▶ [What you will do] Your reply should hold every entry below exactly as written and none of the pictures.

▶ [Page images and extracted text]
──────
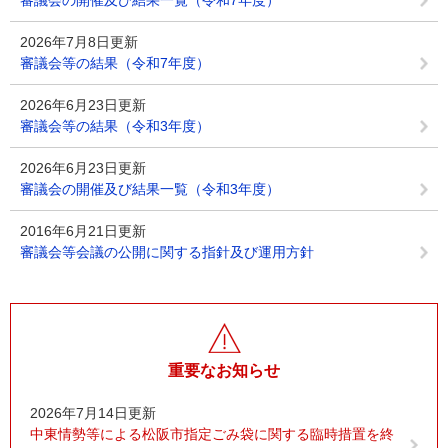
審議会の開催及び結果一覧（令和7年度）
2026年7月8日更新
審議会等の結果（令和7年度）
2026年6月23日更新
審議会等の結果（令和3年度）
2026年6月23日更新
審議会の開催及び結果一覧（令和3年度）
2016年6月21日更新
審議会等会議の公開に関する指針及び運用方針
重要なお知らせ
2026年7月14日更新
中東情勢等による松阪市指定ごみ袋に関する臨時措置を終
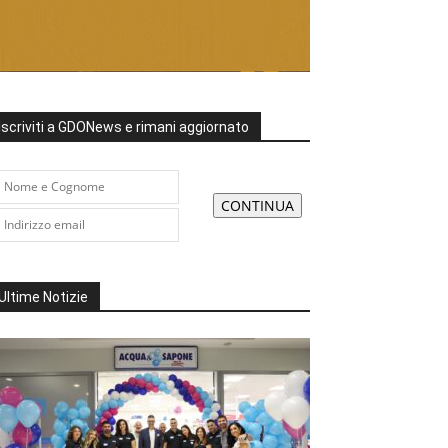
Iscriviti a GDONews e rimani aggiornato
Ultime Notizie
──────
▶ [Solved problem]
審議会の開催及び結果一覧（令和7年度）
2026年7月8日更新
審議会等の結果（令和7年度）
2026年6月23日更新
審議会等の結果（令和3年度）
2026年6月23日更新
審議会の開催及び結果一覧（令和3年度）
2016年6月21日更新
審議会等会議の公開に関する指針及び運用方針
重要なお知らせ
2026年7月14日更新
中東情勢等による松阪市指定ごみ袋に関する臨時措置を終
Iscriviti a GDONews e rimani aggiornato
Ultime Notizie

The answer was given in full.